Excerpted records Block Start
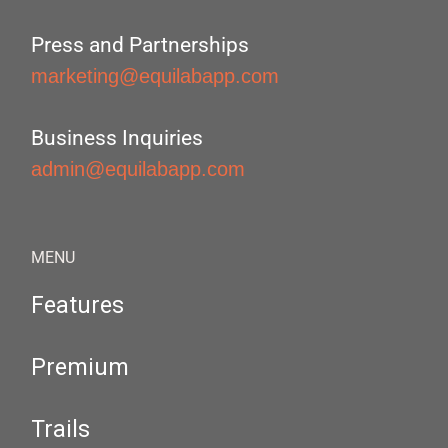
Press and Partnerships
marketing@equilabapp.com
Business Inquiries
admin@equilabapp.com
MENU
Features
Premium
Trails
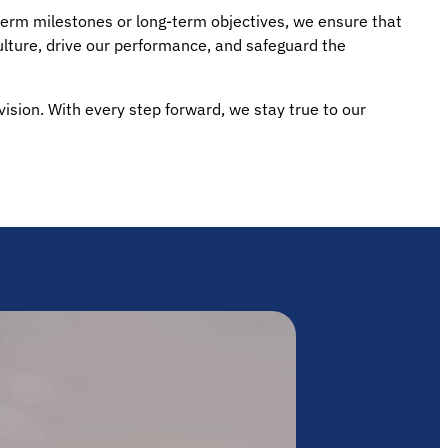
-term milestones or long-term objectives, we ensure that
ulture, drive our performance, and safeguard the
 vision. With every step forward, we stay true to our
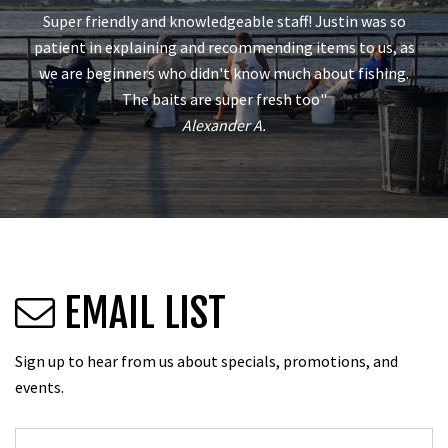
Super friendly and knowledgeable staff! Justin was so
patient in explaining and recommending items to us, as
we are beginners who didn't know much about fishing.
The baits are super fresh too"
Alexander A.
EMAIL LIST
Sign up to hear from us about specials, promotions, and
events.
Email
*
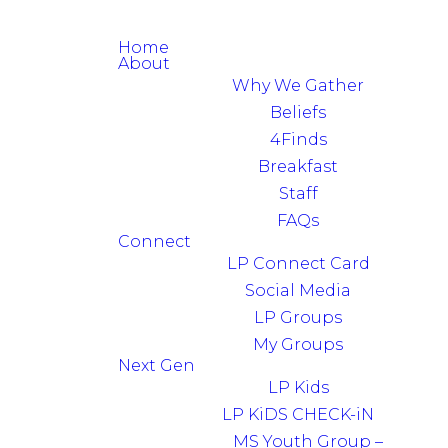
Home
About
Why We Gather
Beliefs
4Finds
Breakfast
Staff
FAQs
Connect
LP Connect Card
Social Media
LP Groups
My Groups
Next Gen
LP Kids
LP KiDS CHECK-iN
MS Youth Group –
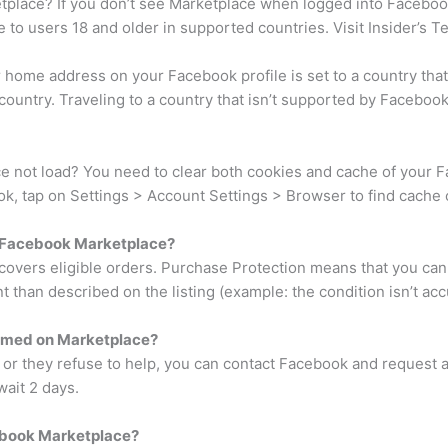
lace? If you don’t see Marketplace when logged into Facebook, 
 to users 18 and older in supported countries. Visit Insider’s T
r home address on your Facebook profile is set to a country tha
country. Traveling to a country that isn’t supported by Faceboo
 not load? You need to clear both cookies and cache of your Fa
, tap on Settings > Account Settings > Browser to find cache c
 Facebook Marketplace?
covers eligible orders. Purchase Protection means that you can 
 than described on the listing (example: the condition isn’t acc
ammed on Marketplace?
r or they refuse to help, you can contact Facebook and request a
wait 2 days.
ebook Marketplace?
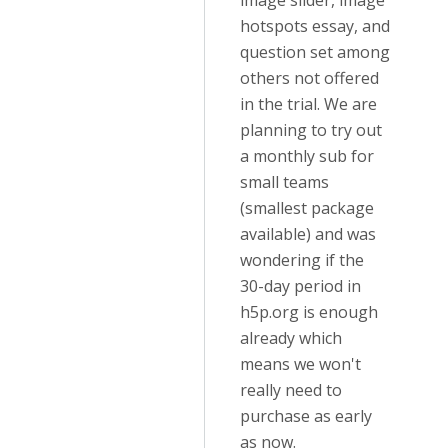
image slider, image
hotspots essay, and
question set among
others not offered
in the trial. We are
planning to try out
a monthly sub for
small teams
(smallest package
available) and was
wondering if the
30-day period in
h5p.org is enough
already which
means we won't
really need to
purchase as early
as now.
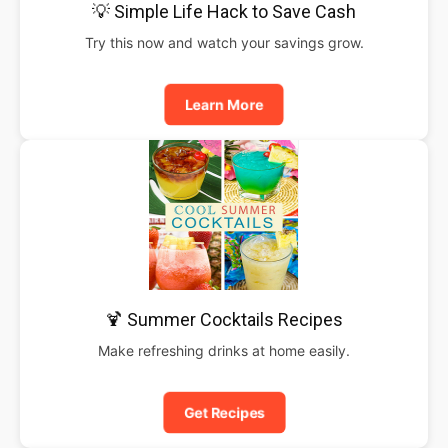
💡 Simple Life Hack to Save Cash
Try this now and watch your savings grow.
Learn More
🍹 Summer Cocktails Recipes
Make refreshing drinks at home easily.
Get Recipes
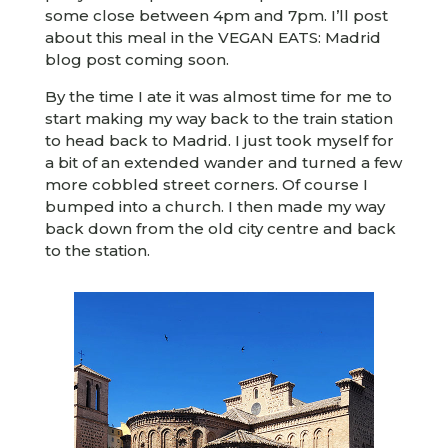
some close between 4pm and 7pm. I’ll post
about this meal in the VEGAN EATS: Madrid
blog post coming soon.
By the time I ate it was almost time for me to
start making my way back to the train station
to head back to Madrid. I just took myself for
a bit of an extended wander and turned a few
more cobbled street corners. Of course I
bumped into a church. I then made my way
back down from the old city centre and back
to the station.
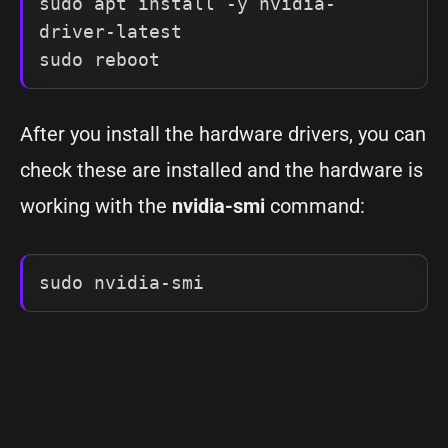
sudo apt install -y nvidia-
driver-latest

sudo reboot
After you install the hardware drivers, you can
check these are installed and the hardware is
working with the
nvidia-smi
command:
sudo nvidia-smi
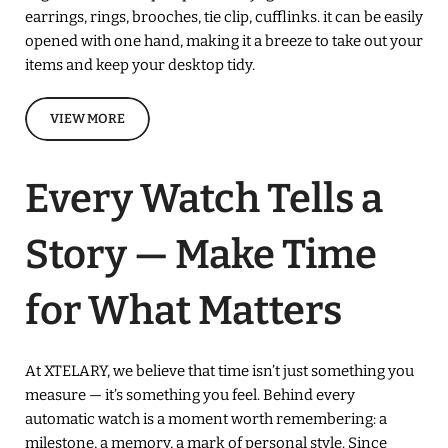
earrings, rings, brooches, tie clip, cufflinks. it can be easily
opened with one hand, making it a breeze to take out your
items and keep your desktop tidy.
VIEW MORE
Every Watch Tells a
Story — Make Time
for What Matters
At XTELARY, we believe that time isn’t just something you
measure — it’s something you feel. Behind every
automatic watch is a moment worth remembering: a
milestone, a memory, a mark of personal style. Since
Excerpted records Block End
Reproduce the lines from the one holding "sudo nvidia-smi" through the end of the entries above exactly, keeping both ends and dropping every picture.

sudo nvidia-smi
earrings, rings, brooches, tie clip, cufflinks. it can be easily
opened with one hand, making it a breeze to take out your
items and keep your desktop tidy.
VIEW MORE
Every Watch Tells a
Story — Make Time
for What Matters
At XTELARY, we believe that time isn’t just something you
measure — it’s something you feel. Behind every
automatic watch is a moment worth remembering: a
milestone, a memory, a mark of personal style. Since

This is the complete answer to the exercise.